A second later, he heard a scream as the first rock thrower died at the hands of the mob, and then another terrified shriek as the second rock thrower came flying headfirst through the crossbars and landed at the horse’s feet. The maddened animal and Merlin were in full accord. The rage of one and despair and frustration of the other were ready to spend themselves on any target, and the prone man was the closest target. The horse reared and the iron-shod hooves came driving down. As with the dog, a spray of blood and splinters of bone flew into the air. Enraged and completely out of control, Merlin’s control or any other’s, the stallion reared again and again, trampling the shattered carcass before him into an almost unrecognizable lump of blood, meat, and scattered, brighter-red fragments of bone.

Uther had time to retreat to the other side of the corral, get his breath, and allow his head to clear. Victory was within his reach. For the first time in his dangerous journey, he sensed he’d won.

The stallion’s fury was turning to exhaustion, and the sorcerer’s grip on the animal’s mind was slipping. The horse stood blowing like a bellows, his satiny coat covered with foam, legs trembling, staring down at the corpse in front of him.

“Merlin!” Uther commanded. “Speak to me. You boasted you knew how to win this engagement between myself and the dread Lord of the Other World, King Bade of Anwin. You boasted you knew how to get him to release my son.”

“I lied!” the sorcerer sneered at his opponent.

Uther began walking toward the exhausted animal.

“Beware, sorcerer. I am the king, King of the Living, the yet unborn and the dead. I command you! Speak or I will banish you from the beast’s mind to wander forever, to hang from the tree where dangle the heads of traitors and the foresworn rejected by both paradise and Gahanna, where Dis Pater rules. Leaving your soul caught between worlds in eternal misery, loneliness, and despair.”
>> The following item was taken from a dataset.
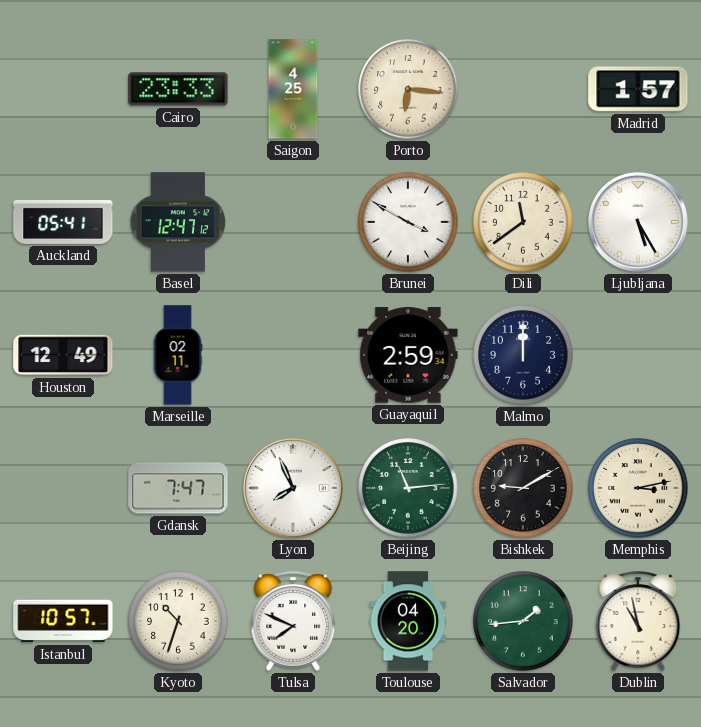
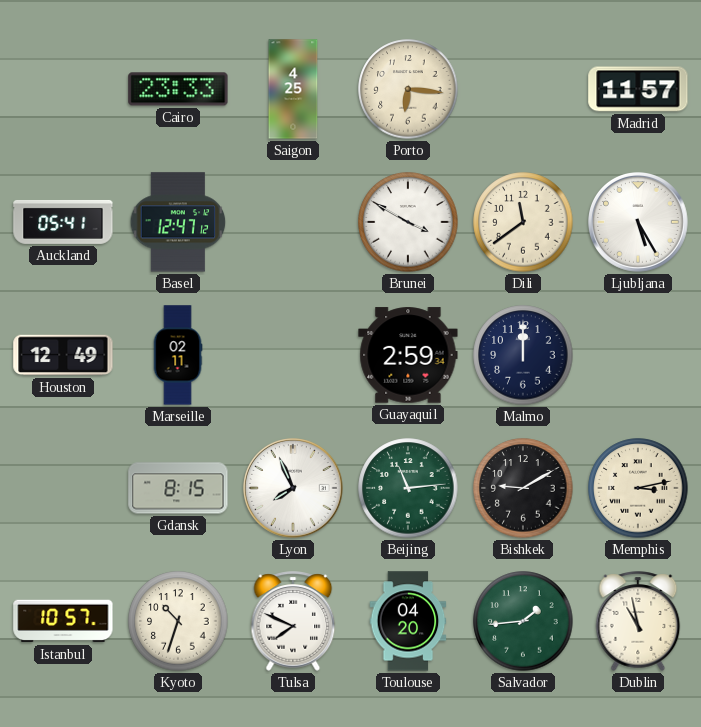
Madrid: 1:57 -> 11:57
Gdansk: 7:47 -> 8:15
The horse lifted his forefeet and let go a cry of sorrow so profound that Uther heard a gasp of amazement from the spectators surrounding the corral. They seemed surprised that an animal could make such a sound.

“Answer me, consular lost in darkness, lest you spend eternity fleeing to escape my curse!” Uther reached the horse, twined one hand in his mane, and vaulted up to his back. “Answer me,” he whispered, “and I will set you free.”

“Truly, I do not know. The answer is couched in the form of a riddle. But I will speak what wisdom I have garnered as I searched the omens. The madness that troubles my mind is a torment. I would give my life to be set free.” For the first time there was a plaintive note in the sorcerer’s voice.

“A fair exchange. Tell me what you know,” Uther said. “And you have my word, I will set you free.”

A strange sense of his own power shook him, and the crowd was silent as he urged the weary stallion into a cooling walk around the corral.

“The sword,” the sorcerer said, “is in the stone, and she must bring Arthur the sword that is in the stone. He must lie with the Flower Bride of England and she must bring him to the sword that is in the stone. When he holds the sword in one hand and the cup in the other, he will be king in both worlds. That is all I know. All I have ever been able to learn.”

“And so, sorrowful spirit, be gone,” Uther cried aloud. “Be—gone!”